Posted: February 7th, 2005, 7:22 pm
by RedAlert
Given a 1-factor Hull-White interest rate model, what is the best way to estimate the mean reversion parameter that should be used?Presently I am calibrating to ATM Swaptions down the reverse diagonal of the swaption vol grid and so generating a piecewise constant Hull-White Vol curve.
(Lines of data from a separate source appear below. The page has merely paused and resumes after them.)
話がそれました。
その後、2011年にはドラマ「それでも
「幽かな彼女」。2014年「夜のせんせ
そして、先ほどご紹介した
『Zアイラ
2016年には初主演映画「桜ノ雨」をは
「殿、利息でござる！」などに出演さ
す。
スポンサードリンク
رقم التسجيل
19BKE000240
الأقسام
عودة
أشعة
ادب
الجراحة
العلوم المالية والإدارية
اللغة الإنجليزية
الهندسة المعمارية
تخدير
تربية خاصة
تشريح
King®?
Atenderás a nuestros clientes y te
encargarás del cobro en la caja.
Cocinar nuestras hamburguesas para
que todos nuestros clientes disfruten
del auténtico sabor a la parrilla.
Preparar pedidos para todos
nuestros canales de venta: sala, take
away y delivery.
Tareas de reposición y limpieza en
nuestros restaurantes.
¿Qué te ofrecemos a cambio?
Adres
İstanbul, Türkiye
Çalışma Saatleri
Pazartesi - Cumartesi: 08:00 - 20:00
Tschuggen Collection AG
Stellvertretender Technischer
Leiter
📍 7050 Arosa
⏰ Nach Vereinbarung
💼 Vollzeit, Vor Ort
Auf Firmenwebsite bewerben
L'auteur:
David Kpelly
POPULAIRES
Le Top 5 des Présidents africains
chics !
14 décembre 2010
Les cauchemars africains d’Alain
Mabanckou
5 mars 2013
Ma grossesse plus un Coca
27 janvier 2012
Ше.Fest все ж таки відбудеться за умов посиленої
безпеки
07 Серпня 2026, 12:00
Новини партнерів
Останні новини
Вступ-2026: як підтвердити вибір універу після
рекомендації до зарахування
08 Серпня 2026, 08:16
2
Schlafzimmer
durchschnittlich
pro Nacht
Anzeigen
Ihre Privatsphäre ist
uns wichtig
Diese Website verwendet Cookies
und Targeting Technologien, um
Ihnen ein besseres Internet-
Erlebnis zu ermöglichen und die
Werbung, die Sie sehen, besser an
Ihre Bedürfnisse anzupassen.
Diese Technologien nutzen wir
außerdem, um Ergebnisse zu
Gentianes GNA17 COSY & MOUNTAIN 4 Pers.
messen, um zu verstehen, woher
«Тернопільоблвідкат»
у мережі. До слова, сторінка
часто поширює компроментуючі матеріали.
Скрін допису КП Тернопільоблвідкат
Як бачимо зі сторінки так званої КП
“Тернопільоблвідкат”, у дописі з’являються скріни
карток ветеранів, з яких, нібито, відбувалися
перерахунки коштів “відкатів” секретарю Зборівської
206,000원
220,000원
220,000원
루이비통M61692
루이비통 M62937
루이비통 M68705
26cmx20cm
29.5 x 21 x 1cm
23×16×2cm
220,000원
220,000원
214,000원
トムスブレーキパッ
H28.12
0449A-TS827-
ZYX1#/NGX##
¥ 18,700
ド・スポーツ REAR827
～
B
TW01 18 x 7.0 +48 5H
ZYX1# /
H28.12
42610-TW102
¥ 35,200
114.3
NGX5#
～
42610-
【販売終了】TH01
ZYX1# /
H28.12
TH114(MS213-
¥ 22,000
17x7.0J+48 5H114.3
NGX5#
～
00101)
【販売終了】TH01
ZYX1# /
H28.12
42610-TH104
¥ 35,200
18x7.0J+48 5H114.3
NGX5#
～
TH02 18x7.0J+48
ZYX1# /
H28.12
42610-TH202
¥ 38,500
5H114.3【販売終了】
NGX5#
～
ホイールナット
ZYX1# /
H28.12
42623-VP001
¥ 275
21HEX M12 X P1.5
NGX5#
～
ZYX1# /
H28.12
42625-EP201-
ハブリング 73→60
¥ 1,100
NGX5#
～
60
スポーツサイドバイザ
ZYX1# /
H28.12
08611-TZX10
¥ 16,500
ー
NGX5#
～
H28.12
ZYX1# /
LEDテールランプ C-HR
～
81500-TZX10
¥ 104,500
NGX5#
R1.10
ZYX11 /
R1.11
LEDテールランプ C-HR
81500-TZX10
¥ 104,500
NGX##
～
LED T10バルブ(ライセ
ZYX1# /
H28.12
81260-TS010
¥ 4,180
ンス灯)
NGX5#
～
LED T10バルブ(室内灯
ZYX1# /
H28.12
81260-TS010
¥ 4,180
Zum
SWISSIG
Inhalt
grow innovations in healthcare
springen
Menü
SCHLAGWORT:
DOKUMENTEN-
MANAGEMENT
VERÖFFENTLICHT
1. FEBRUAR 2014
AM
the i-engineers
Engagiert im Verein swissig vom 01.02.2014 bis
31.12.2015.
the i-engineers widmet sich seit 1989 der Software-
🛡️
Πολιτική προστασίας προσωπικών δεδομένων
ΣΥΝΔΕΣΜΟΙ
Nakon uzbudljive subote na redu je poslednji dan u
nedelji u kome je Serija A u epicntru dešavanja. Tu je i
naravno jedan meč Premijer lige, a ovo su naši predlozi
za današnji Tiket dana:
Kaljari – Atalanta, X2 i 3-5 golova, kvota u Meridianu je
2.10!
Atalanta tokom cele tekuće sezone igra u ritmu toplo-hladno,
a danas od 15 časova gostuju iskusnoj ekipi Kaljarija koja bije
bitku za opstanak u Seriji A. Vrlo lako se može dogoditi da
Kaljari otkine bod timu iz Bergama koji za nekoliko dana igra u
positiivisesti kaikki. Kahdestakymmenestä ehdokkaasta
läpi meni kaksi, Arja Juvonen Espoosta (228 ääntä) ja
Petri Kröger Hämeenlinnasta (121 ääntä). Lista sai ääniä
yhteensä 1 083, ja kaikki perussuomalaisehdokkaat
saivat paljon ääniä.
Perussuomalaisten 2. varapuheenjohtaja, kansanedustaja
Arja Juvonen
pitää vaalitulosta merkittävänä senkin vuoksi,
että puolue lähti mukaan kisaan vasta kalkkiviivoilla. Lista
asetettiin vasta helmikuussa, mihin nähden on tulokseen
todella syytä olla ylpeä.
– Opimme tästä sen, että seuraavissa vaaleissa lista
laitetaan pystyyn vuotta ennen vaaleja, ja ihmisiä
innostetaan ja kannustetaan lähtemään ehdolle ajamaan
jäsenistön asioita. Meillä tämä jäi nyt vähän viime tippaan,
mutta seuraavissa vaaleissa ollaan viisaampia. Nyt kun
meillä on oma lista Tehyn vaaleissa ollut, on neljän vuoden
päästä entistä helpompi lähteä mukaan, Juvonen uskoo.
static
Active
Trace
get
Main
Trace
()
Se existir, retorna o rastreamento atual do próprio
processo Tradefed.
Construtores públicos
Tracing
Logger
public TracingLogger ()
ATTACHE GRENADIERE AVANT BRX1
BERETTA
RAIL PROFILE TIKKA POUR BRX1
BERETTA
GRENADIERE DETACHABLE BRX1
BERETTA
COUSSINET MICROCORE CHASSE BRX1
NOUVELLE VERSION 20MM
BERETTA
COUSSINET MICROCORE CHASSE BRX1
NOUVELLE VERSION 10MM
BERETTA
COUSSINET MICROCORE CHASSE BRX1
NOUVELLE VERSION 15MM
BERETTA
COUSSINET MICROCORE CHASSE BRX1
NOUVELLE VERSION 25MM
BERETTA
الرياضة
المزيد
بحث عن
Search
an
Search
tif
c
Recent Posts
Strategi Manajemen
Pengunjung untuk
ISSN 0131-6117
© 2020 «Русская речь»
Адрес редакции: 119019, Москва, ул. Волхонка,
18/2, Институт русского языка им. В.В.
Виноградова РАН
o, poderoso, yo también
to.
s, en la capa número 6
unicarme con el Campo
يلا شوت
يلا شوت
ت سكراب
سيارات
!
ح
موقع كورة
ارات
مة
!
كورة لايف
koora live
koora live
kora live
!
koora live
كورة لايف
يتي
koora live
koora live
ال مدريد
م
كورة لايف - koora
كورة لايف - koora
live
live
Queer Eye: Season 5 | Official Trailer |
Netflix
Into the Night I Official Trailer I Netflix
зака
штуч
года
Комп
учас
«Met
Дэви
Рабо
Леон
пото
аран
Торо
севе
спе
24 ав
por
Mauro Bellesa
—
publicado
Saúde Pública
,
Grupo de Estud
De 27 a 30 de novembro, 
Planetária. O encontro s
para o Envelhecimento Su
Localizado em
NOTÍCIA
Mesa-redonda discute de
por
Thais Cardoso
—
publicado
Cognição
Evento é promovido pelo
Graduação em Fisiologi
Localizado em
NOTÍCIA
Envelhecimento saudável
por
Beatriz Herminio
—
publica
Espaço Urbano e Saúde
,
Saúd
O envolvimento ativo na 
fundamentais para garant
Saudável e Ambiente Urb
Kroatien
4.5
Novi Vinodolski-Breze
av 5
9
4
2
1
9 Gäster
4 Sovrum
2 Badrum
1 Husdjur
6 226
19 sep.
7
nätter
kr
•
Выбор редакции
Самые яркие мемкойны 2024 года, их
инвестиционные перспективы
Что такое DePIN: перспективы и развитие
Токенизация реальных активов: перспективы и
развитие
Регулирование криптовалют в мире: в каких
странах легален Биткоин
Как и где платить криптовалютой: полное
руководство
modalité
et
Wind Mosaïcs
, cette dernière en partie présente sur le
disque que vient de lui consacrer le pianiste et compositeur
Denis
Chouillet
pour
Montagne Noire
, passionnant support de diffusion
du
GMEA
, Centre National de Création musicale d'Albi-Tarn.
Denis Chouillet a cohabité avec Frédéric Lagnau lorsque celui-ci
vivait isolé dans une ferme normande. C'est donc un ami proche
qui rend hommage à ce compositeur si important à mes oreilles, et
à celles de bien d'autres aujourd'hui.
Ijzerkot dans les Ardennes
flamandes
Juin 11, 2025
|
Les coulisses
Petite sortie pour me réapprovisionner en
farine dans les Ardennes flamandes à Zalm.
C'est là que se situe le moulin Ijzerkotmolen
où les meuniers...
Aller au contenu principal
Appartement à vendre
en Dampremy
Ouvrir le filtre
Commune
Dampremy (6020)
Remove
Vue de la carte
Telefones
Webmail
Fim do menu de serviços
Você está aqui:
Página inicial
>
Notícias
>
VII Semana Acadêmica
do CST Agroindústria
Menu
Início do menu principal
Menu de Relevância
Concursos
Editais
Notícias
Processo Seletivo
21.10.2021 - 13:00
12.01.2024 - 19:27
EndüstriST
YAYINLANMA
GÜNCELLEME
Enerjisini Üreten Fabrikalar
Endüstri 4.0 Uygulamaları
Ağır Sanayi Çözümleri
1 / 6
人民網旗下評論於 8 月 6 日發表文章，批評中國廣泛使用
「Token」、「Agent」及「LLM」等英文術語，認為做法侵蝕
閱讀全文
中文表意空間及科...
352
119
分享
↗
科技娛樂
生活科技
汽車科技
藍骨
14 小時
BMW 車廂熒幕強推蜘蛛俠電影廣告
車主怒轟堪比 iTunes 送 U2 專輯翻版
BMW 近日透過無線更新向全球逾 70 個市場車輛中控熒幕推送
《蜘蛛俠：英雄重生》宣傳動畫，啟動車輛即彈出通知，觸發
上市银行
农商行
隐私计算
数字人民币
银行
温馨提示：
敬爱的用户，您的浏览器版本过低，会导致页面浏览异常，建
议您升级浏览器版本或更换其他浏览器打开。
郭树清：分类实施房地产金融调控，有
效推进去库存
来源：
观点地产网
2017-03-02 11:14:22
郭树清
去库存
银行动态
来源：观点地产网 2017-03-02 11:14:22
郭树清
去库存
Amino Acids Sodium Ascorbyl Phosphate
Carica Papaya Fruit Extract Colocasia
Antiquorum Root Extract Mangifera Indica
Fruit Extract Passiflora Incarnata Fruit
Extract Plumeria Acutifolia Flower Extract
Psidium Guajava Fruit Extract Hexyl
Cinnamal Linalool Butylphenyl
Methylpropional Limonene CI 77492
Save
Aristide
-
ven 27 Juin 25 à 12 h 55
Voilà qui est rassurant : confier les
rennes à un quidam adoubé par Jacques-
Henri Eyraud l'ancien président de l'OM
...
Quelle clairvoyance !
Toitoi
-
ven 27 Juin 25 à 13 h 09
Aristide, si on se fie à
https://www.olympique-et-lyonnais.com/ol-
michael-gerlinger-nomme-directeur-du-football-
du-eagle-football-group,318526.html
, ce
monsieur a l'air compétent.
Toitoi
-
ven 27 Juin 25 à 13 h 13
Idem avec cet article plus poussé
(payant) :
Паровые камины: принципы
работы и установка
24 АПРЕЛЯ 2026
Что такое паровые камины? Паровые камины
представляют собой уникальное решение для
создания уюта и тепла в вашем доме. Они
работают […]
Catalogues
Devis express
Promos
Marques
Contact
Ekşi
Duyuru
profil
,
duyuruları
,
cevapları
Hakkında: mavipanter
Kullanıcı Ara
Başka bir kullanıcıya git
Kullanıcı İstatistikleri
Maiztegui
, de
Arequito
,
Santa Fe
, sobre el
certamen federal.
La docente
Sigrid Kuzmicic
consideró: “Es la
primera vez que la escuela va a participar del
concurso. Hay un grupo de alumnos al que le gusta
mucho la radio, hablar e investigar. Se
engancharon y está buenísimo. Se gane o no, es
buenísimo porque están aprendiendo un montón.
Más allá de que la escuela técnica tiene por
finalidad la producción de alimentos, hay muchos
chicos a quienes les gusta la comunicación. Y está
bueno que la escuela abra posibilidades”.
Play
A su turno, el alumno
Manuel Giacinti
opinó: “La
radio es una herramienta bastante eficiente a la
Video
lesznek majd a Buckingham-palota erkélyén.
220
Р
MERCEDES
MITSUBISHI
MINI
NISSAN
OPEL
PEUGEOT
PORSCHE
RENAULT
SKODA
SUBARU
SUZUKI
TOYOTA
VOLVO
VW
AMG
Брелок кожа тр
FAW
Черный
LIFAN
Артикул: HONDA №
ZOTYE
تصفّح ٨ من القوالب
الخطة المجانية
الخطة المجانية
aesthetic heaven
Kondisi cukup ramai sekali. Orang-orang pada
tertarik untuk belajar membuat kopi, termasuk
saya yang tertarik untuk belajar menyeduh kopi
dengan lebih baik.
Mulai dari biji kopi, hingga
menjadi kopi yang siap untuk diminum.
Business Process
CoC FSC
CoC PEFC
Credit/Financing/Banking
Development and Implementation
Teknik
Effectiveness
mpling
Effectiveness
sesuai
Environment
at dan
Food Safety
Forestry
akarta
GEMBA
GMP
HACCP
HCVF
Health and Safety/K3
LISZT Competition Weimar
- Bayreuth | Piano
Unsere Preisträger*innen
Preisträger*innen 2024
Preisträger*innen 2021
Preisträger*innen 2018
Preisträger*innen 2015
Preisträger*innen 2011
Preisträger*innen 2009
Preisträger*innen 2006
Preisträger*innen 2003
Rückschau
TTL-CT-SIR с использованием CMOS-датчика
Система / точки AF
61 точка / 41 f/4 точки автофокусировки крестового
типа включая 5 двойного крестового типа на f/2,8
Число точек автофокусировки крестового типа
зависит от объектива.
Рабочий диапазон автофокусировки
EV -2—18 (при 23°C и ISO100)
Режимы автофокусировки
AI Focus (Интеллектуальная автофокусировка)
I'm unsure of the best way to determine the mean reversion and would be grateful for any suggestions,thanks,fred.

Calculating Mean Reversion for 1-Factor Hull-White

Posted: February 7th, 2005, 8:24 pm
by piterbarg
it depends on the product you are trying to price-V

Calculating Mean Reversion for 1-Factor Hull-White

Posted: February 8th, 2005, 3:57 am
by Hamish
1) Calib to ITT swaption like you did;2) Calib to caplets;3) Calib to the blend of above two.and that's it

Calculating Mean Reversion for 1-Factor Hull-White

Posted: February 8th, 2005, 7:13 am
by dicesare
I assume you are pricing bermuda swaption, thus the mean-reversion allows you to control correlations (aka auto-correlation) between short rate (or underlying swap rates) at different dates. Thus there are two ways to proceed :1) As suggested by Pat, you could manage a matrix of mean-reversion with respect to the 1st exercise of the bermuda and the tenor of the longest underlying swap.2) Second, you could tune the mean-rev to fit the auto-correlation of a multi-factor model.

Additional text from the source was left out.